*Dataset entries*
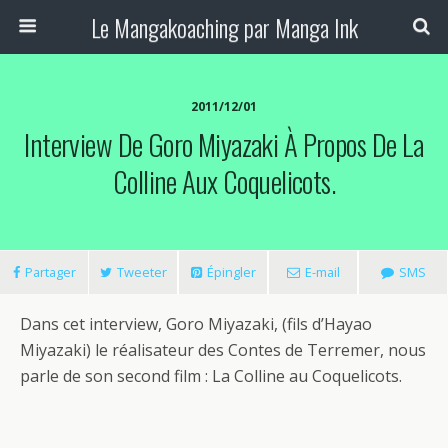
Le Mangakoaching par Manga Ink
2011/12/01
Interview De Goro Miyazaki À Propos De La
Colline Aux Coquelicots.
Partager
Tweeter
Épingler
E-mail
SMS
Dans cet interview, Goro Miyazaki, (fils d’Hayao
Miyazaki) le réalisateur des Contes de Terremer, nous
parle de son second film : La Colline au Coquelicots.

*TO DO*
Keep only the lines from the one containing "Miyazaki) le réalisateur" through the final line of the records, and transcribe them exactly.

*SOLUTION TO THE PROBLEM*
Miyazaki) le réalisateur des Contes de Terremer, nous
parle de son second film : La Colline au Coquelicots.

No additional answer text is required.